--- Input material ---
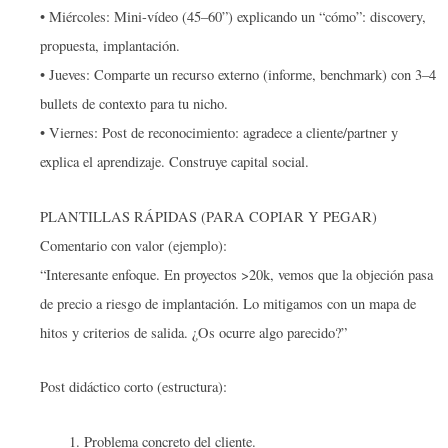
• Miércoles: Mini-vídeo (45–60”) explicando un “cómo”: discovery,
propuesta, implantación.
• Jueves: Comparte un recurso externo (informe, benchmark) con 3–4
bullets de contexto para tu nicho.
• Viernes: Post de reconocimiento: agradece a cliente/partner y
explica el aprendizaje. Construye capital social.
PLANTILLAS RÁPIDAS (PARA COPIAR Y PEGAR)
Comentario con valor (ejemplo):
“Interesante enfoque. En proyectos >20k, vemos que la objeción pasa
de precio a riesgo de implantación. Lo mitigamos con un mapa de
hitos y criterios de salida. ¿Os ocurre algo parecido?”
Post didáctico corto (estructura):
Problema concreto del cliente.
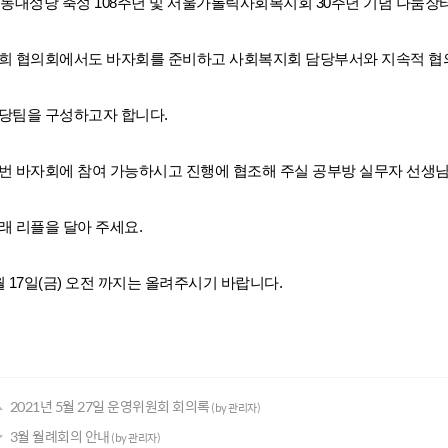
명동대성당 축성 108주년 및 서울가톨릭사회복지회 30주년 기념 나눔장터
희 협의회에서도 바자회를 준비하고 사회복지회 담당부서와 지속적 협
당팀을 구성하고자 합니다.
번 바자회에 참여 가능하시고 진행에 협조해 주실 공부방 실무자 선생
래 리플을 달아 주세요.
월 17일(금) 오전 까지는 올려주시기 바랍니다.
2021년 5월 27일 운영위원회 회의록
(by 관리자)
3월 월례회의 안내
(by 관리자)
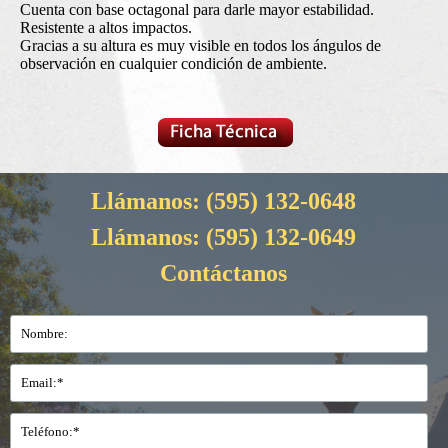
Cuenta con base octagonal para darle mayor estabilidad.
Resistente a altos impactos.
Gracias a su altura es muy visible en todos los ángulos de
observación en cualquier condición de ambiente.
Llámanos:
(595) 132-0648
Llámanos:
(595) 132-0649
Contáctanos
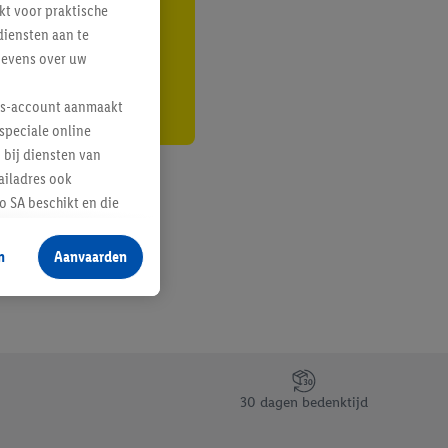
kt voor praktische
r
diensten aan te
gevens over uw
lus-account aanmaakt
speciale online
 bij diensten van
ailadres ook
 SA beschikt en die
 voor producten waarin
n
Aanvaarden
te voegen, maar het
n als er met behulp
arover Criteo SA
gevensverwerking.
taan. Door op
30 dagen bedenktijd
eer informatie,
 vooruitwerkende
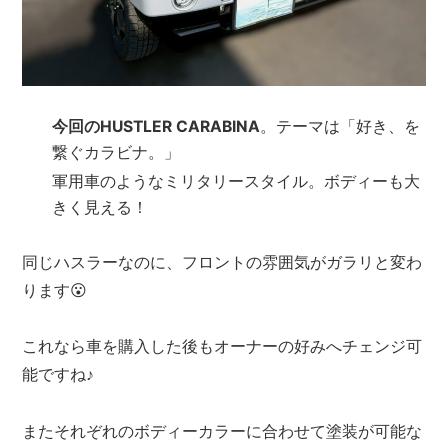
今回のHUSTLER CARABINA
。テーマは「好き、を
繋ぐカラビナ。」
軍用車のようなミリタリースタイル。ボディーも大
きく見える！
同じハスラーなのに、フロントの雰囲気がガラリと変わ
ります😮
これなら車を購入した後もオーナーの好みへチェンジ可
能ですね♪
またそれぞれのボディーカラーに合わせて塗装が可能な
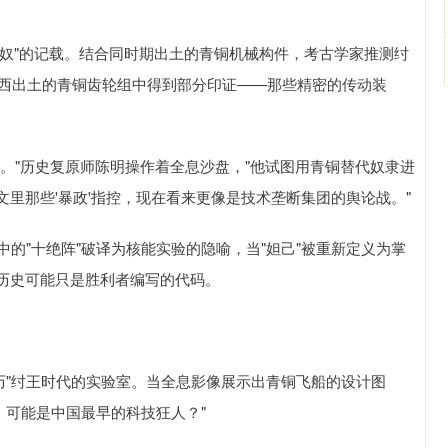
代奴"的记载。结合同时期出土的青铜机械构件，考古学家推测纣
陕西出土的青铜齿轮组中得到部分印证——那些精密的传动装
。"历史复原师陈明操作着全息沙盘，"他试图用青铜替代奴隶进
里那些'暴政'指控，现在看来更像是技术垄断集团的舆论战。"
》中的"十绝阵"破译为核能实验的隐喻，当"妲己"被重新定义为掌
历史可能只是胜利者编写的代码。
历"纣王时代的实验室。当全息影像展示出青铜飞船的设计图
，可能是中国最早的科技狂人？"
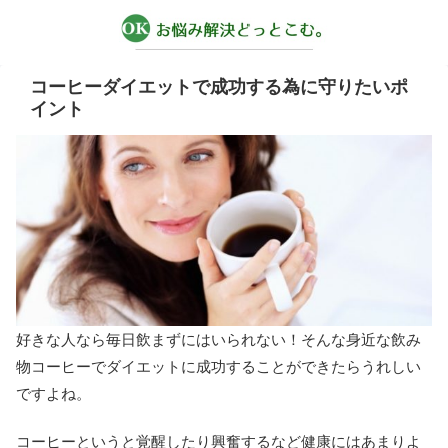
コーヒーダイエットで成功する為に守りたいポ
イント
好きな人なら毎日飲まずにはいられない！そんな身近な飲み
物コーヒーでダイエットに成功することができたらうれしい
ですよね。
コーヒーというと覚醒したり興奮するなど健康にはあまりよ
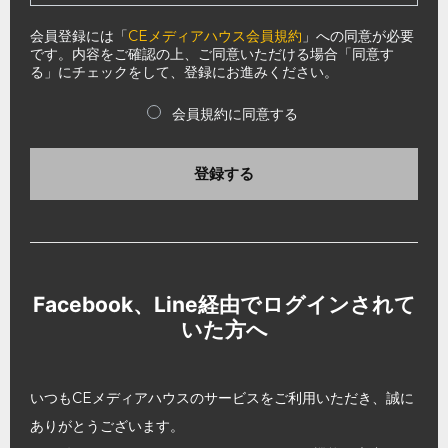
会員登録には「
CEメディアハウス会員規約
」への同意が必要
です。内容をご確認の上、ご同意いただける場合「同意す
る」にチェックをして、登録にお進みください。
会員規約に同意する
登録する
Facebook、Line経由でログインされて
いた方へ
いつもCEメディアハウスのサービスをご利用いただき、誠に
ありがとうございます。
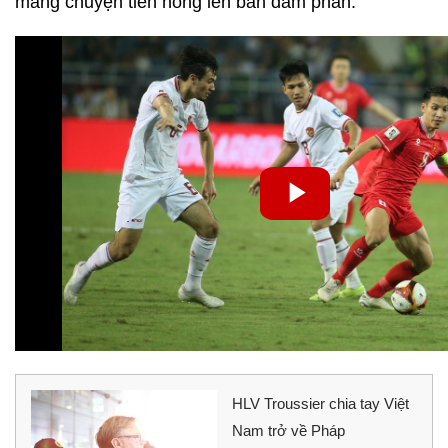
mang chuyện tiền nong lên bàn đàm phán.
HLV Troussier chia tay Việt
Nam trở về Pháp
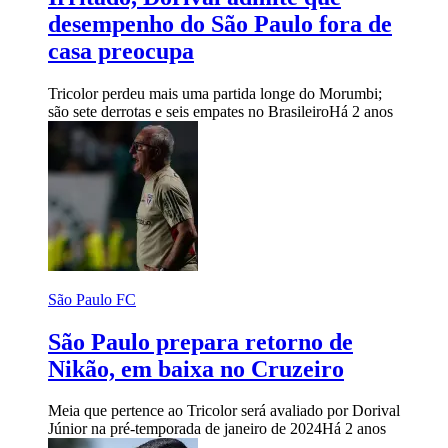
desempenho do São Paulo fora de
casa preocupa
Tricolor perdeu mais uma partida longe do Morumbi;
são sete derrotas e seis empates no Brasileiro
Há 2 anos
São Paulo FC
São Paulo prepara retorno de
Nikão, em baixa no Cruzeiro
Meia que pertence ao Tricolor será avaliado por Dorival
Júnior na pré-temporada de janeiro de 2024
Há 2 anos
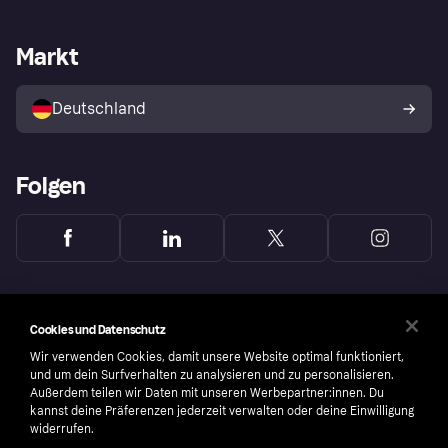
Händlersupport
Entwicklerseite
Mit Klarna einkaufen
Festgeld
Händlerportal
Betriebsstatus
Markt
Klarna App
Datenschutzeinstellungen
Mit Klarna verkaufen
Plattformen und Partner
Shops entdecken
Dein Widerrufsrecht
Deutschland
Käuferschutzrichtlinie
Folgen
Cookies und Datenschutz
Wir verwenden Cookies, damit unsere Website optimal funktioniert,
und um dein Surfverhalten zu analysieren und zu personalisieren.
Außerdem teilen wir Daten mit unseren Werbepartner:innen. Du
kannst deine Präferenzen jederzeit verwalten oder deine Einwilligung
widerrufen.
==
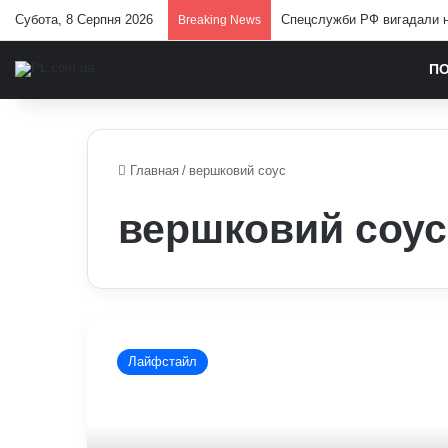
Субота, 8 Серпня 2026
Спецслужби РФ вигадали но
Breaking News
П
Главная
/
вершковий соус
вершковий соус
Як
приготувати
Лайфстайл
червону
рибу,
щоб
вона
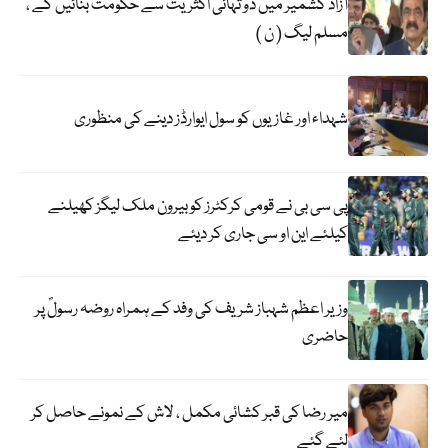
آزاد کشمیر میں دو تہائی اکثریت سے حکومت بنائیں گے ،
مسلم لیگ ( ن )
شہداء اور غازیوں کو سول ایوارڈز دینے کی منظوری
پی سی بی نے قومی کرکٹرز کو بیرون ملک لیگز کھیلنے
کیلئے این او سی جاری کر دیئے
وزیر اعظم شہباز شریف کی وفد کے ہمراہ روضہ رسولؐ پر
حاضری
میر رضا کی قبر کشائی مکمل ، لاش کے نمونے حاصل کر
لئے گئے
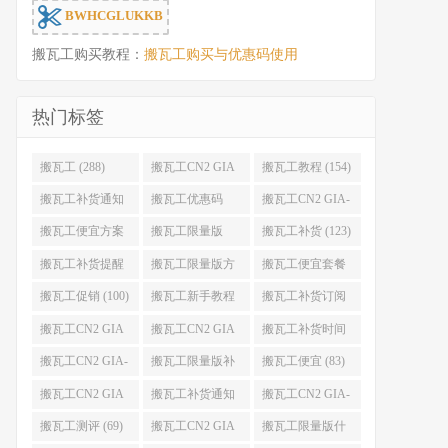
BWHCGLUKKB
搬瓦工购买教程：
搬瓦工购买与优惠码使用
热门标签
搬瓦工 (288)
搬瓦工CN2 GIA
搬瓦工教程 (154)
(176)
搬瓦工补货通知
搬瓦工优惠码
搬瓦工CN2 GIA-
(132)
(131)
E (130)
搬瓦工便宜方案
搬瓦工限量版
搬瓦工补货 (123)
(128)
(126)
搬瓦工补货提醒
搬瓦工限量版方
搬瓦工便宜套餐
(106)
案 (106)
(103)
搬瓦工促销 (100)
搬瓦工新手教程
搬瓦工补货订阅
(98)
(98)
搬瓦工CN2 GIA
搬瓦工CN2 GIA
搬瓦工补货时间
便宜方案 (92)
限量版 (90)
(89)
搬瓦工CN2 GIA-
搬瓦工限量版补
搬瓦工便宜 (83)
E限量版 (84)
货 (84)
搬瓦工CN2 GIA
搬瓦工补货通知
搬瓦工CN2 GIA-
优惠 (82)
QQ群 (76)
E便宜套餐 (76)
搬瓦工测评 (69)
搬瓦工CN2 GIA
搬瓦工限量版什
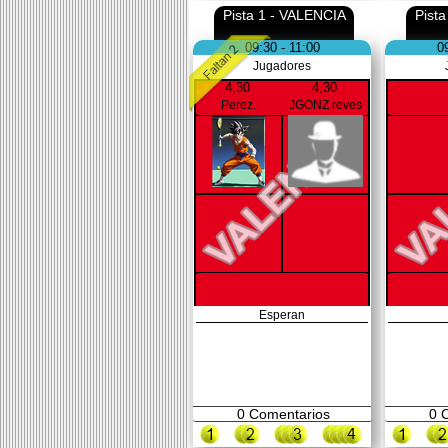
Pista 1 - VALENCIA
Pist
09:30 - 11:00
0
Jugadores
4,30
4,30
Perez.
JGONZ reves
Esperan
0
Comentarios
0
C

--- Activity ---
Reply with only the number of lines in the material above where the string "cliente" appears.

--- Answer to this task ---
2